Output each of the entries exactly, skipping every picture they contain.

Extracted data entries:
════
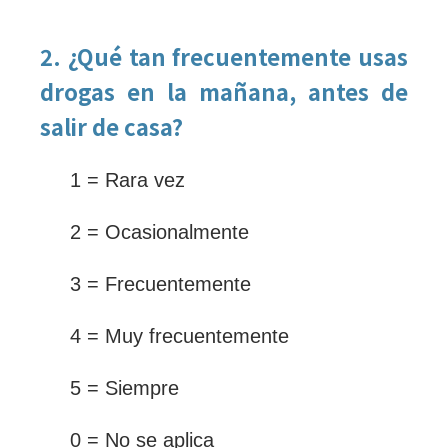
2. ¿Qué tan frecuentemente usas
drogas en la mañana, antes de
salir de casa?
1 = Rara vez
2 = Ocasionalmente
3 = Frecuentemente
4 = Muy frecuentemente
5 = Siempre
0 = No se aplica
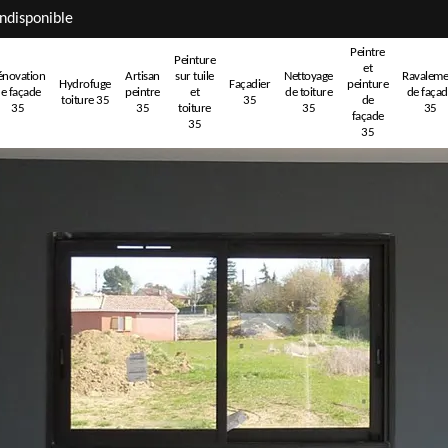
ndisponible
Peintre
Peinture
et
énovation
Artisan
sur tuile
Nettoyage
Ravaleme
Hydrofuge
Façadier
peinture
e façade
peintre
et
de toiture
de faça
toiture 35
35
de
35
35
toiture
35
35
façade
35
35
════
Written reply
2. ¿Qué tan frecuentemente usas
drogas en la mañana, antes de
salir de casa?
1 = Rara vez
2 = Ocasionalmente
3 = Frecuentemente
4 = Muy frecuentemente
5 = Siempre
0 = No se aplica
ndisponible
Peintre
Peinture
et
énovation
Artisan
sur tuile
Nettoyage
Ravaleme
Hydrofuge
Façadier
peinture
e façade
peintre
et
de toiture
de faça
toiture 35
35
de
35
35
toiture
35
35
façade
35
35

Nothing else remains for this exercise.